Enhancing of anticancer efficiency of curcumin by functionalization of phosphonate functional group on surface of mesoporous nanosilica

Abstract

The functionalization of the surface of silica-based nanoparticles with targeting ligands has demonstrated remarkable efficacy in enhancing their activity. In this study, the surface of mesoporous silica nanoparticles (MSN) was functionalized with the phosphonate group (-PO₃) to facilitate the adsorption and targeted delivery of curcumin to cancer cells, concurrently significantly enhancing the stability of the nanomaterial. Methodologies including scanning electron microscopy, Fourier transform infrared spectroscopy, N₂ adsorption isotherms, and thermal gravimetric analysis were systematically employed to characterize the features of the nanomaterials. The assessment of curcumin loading efficiency within both MSN and phosphonate-functionalized MSN (MSN-PO₃) was conducted, predicated upon interactions with the loading solvent and the material's stability.

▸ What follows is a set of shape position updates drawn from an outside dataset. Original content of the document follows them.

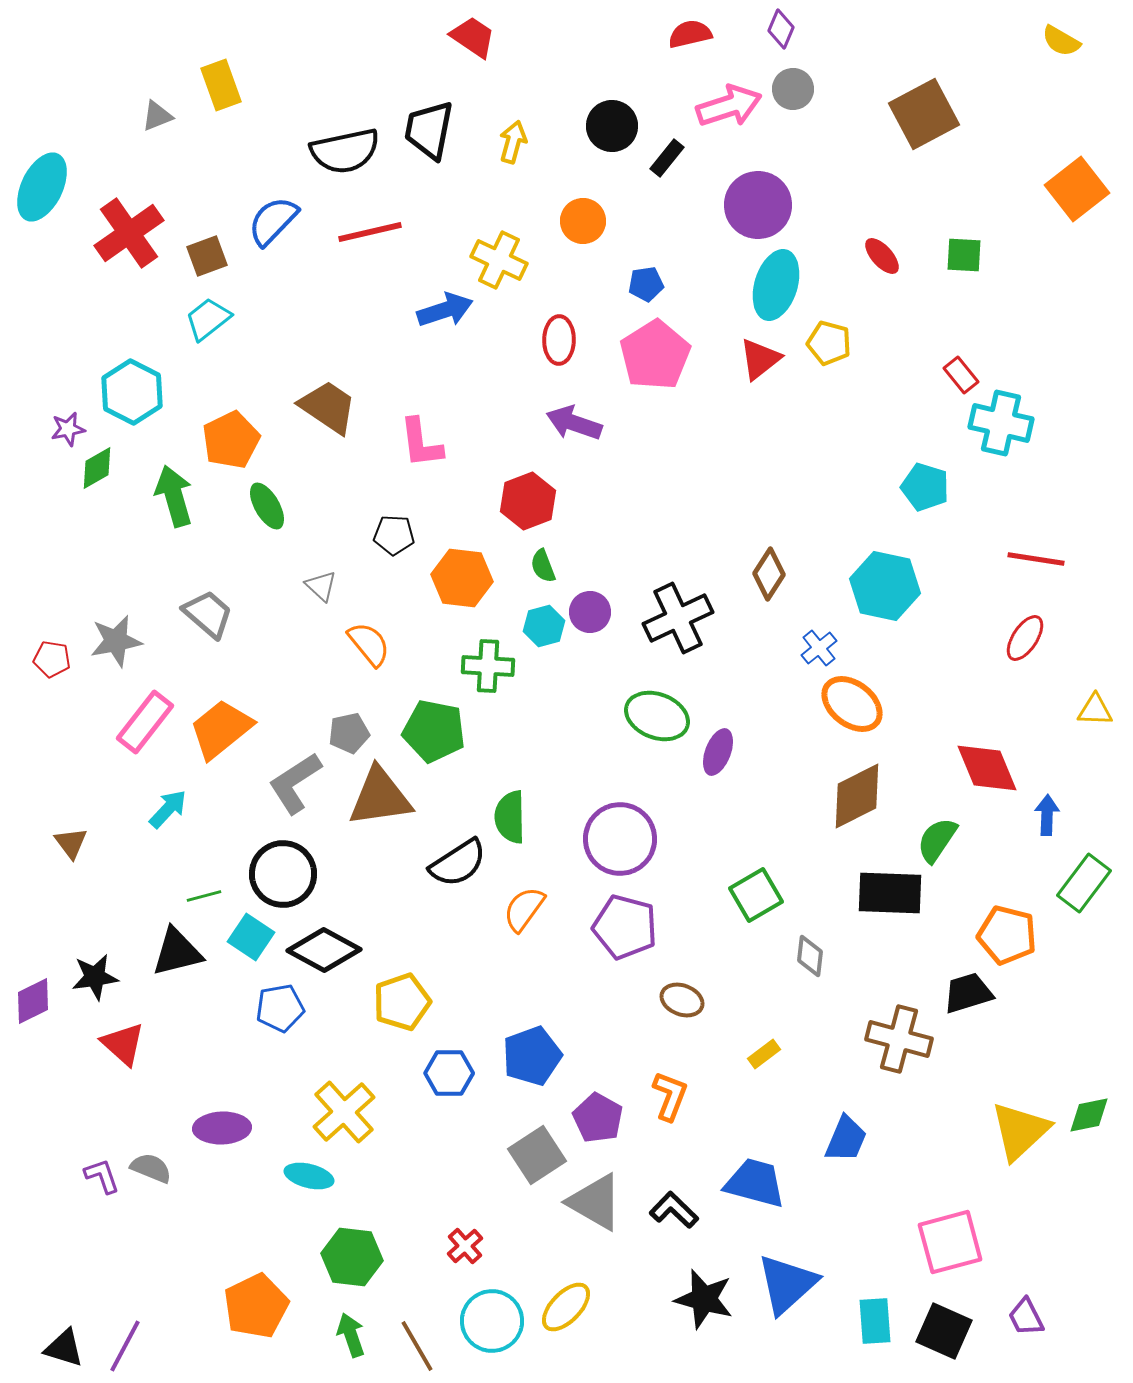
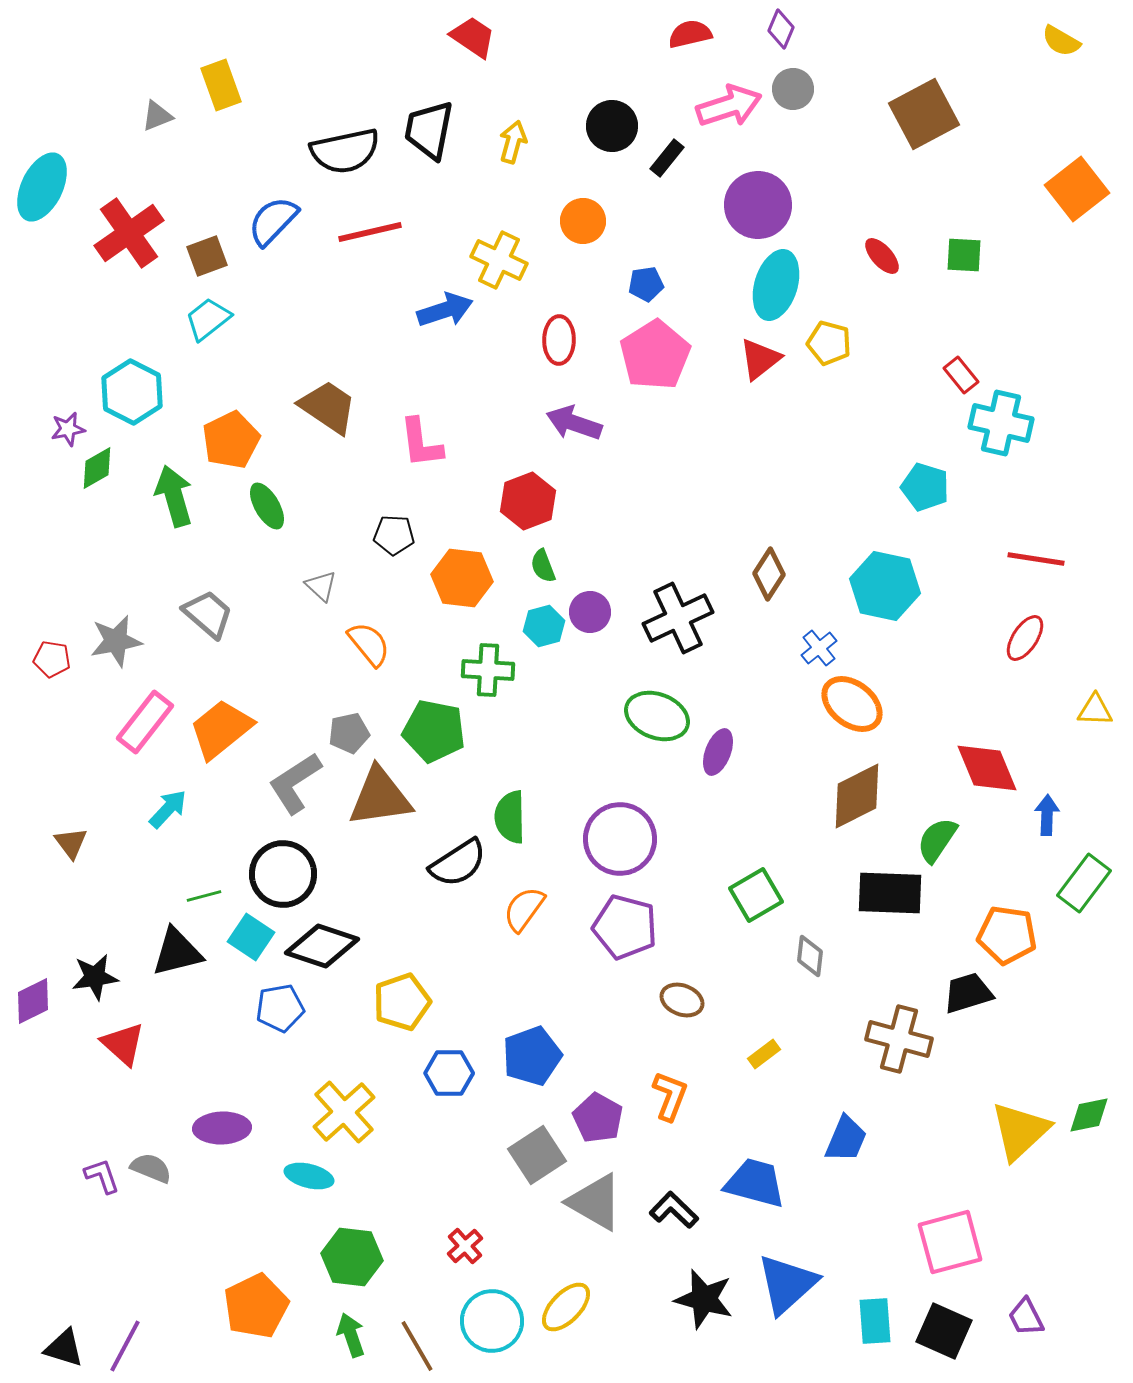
green cross at (488, 666): moved 4 px down
orange pentagon at (1007, 935): rotated 6 degrees counterclockwise
black diamond at (324, 950): moved 2 px left, 4 px up; rotated 10 degrees counterclockwise
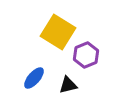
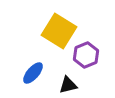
yellow square: moved 1 px right, 1 px up
blue ellipse: moved 1 px left, 5 px up
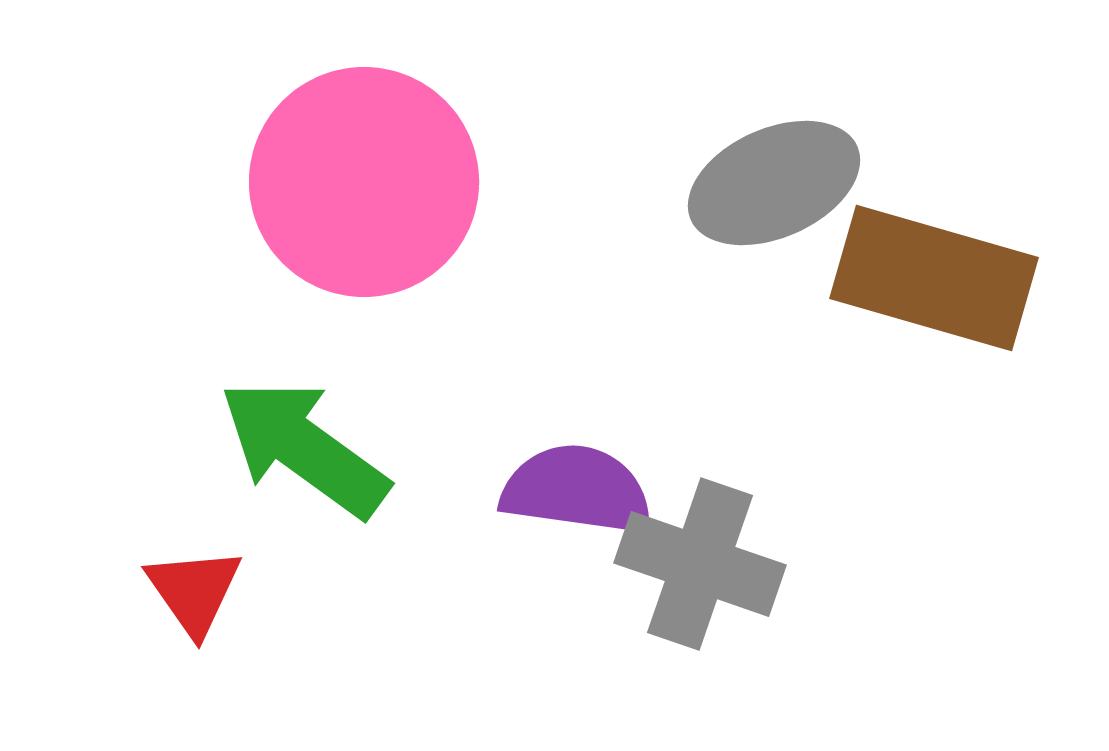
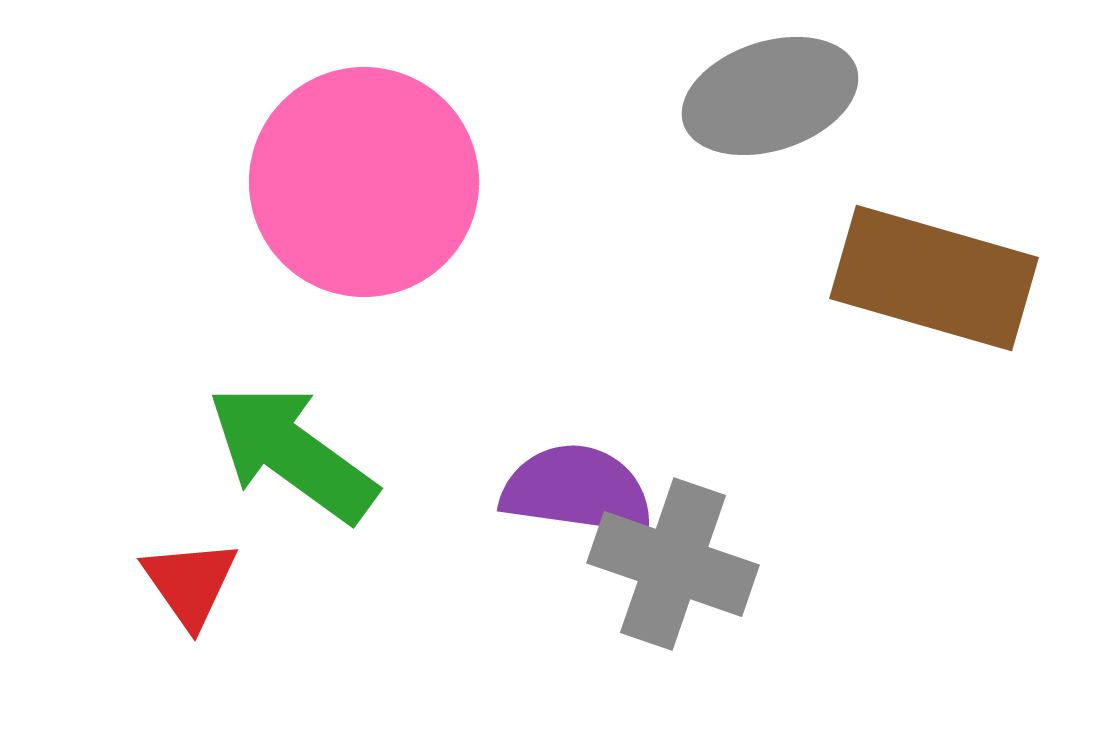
gray ellipse: moved 4 px left, 87 px up; rotated 6 degrees clockwise
green arrow: moved 12 px left, 5 px down
gray cross: moved 27 px left
red triangle: moved 4 px left, 8 px up
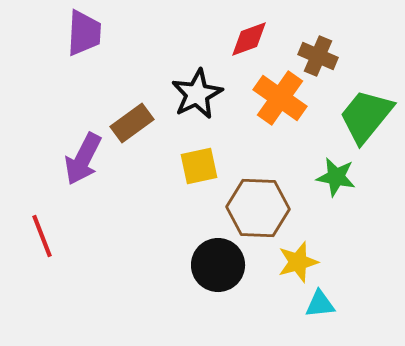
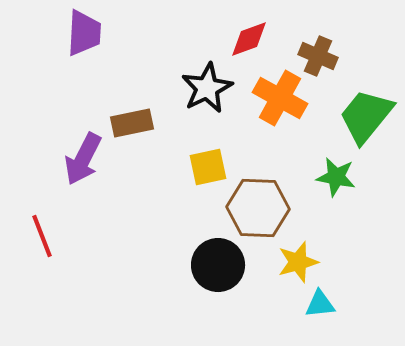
black star: moved 10 px right, 6 px up
orange cross: rotated 6 degrees counterclockwise
brown rectangle: rotated 24 degrees clockwise
yellow square: moved 9 px right, 1 px down
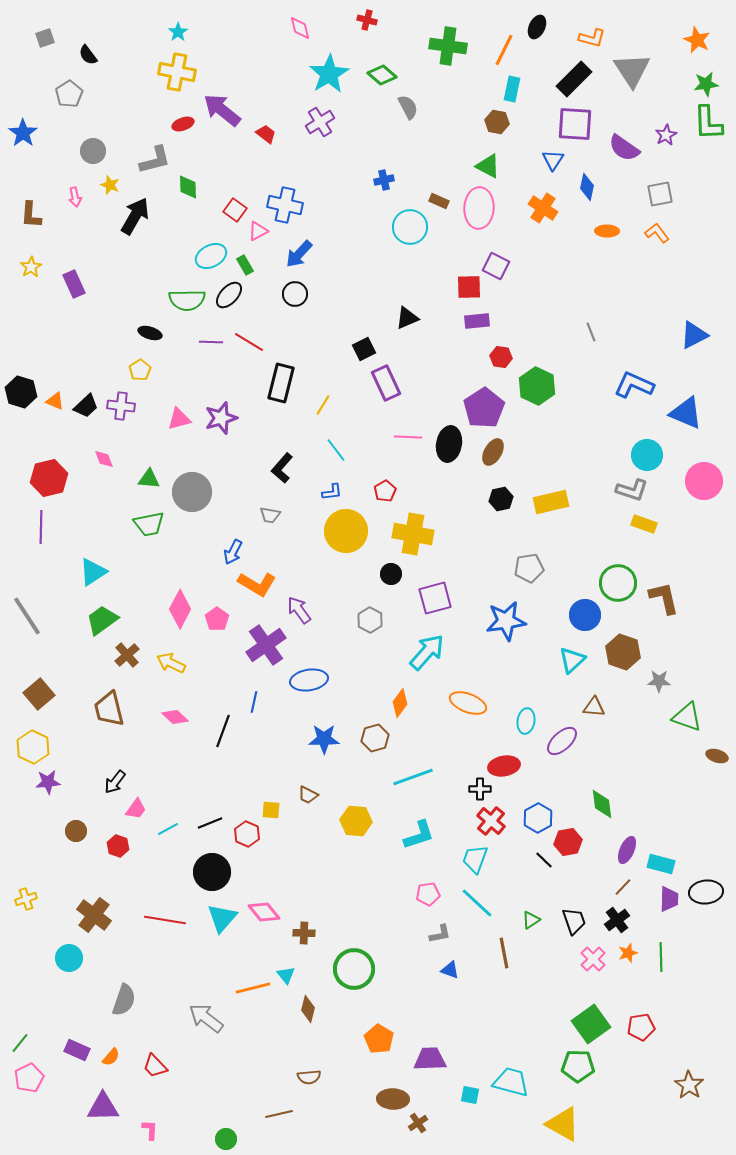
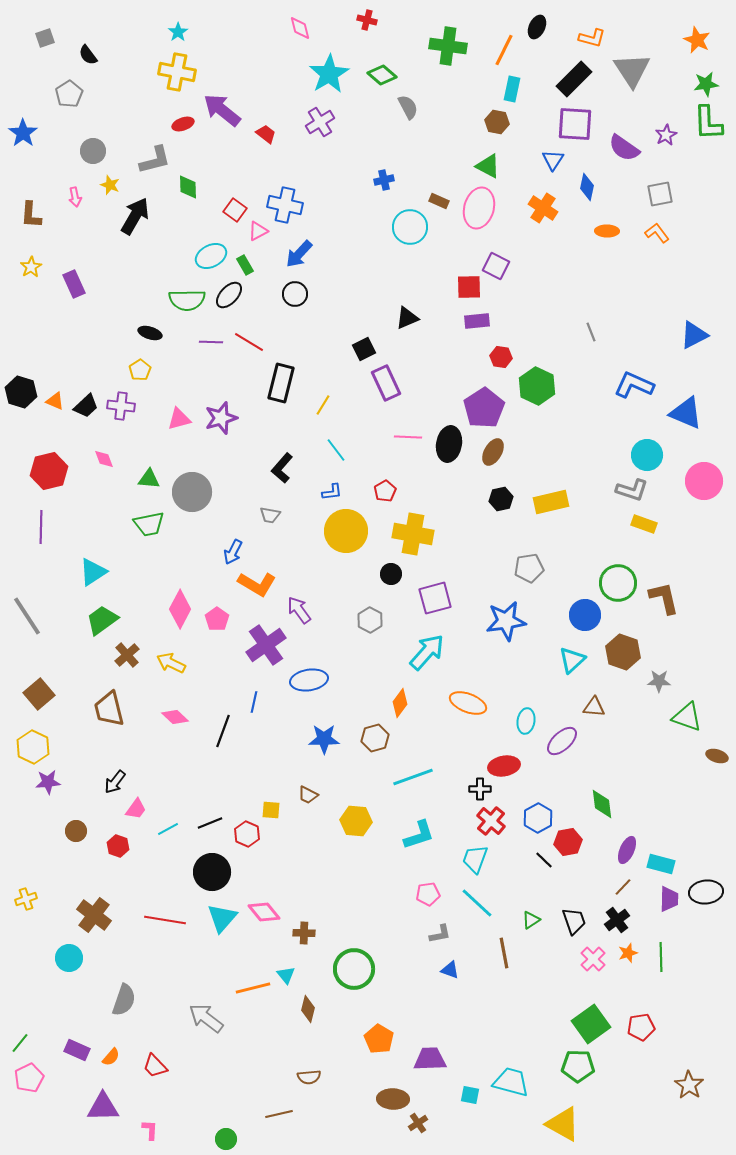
pink ellipse at (479, 208): rotated 12 degrees clockwise
red hexagon at (49, 478): moved 7 px up
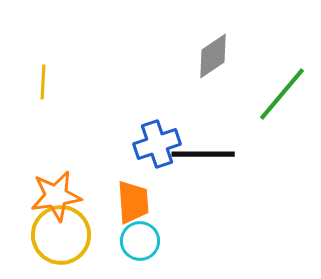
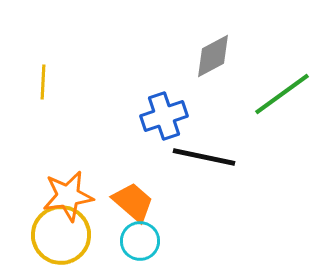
gray diamond: rotated 6 degrees clockwise
green line: rotated 14 degrees clockwise
blue cross: moved 7 px right, 28 px up
black line: moved 1 px right, 3 px down; rotated 12 degrees clockwise
orange star: moved 12 px right
orange trapezoid: rotated 45 degrees counterclockwise
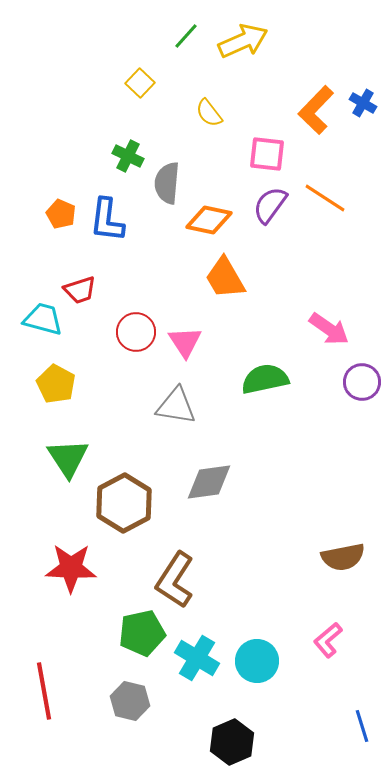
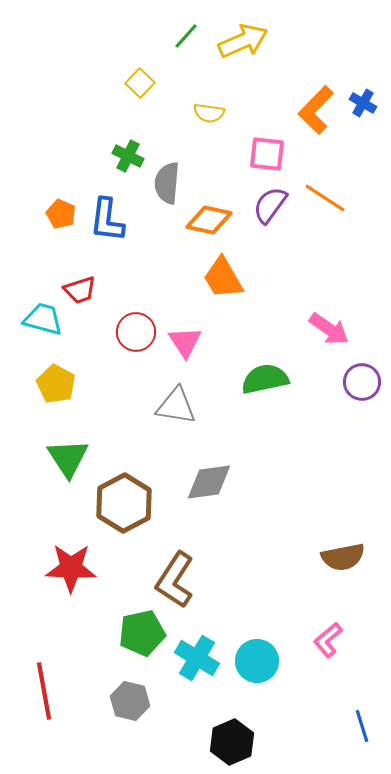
yellow semicircle: rotated 44 degrees counterclockwise
orange trapezoid: moved 2 px left
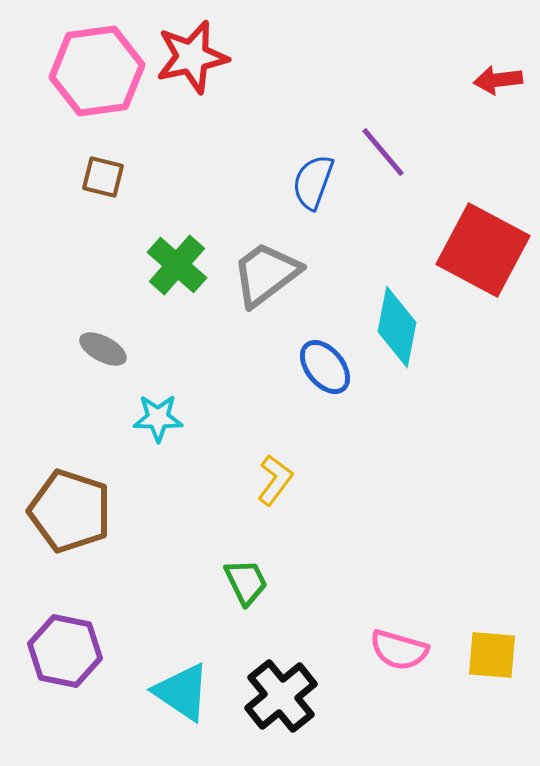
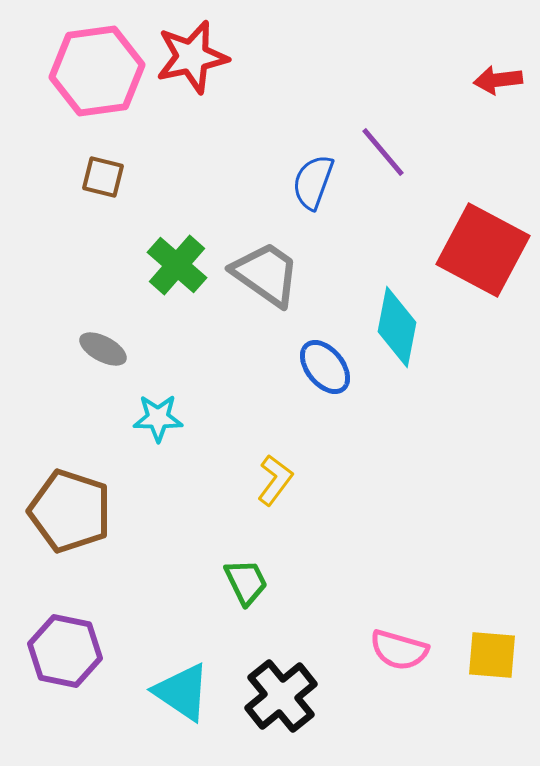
gray trapezoid: rotated 72 degrees clockwise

Notably, stability assays revealed that unmodified particles exhibited agglomeration within a 96-h period, while their modified counterparts maintained their structural integrity. Moreover, discerning outcomes from in vitro cytotoxicity assays unveiled the potent efficacy of curcumin-loaded materials against colorectal cancer cells (C-26), with minimal impact on fibroblast cells (L929). These collective results substantiate the role of these materials as efficacious nanocarriers for delivering anticancer drugs.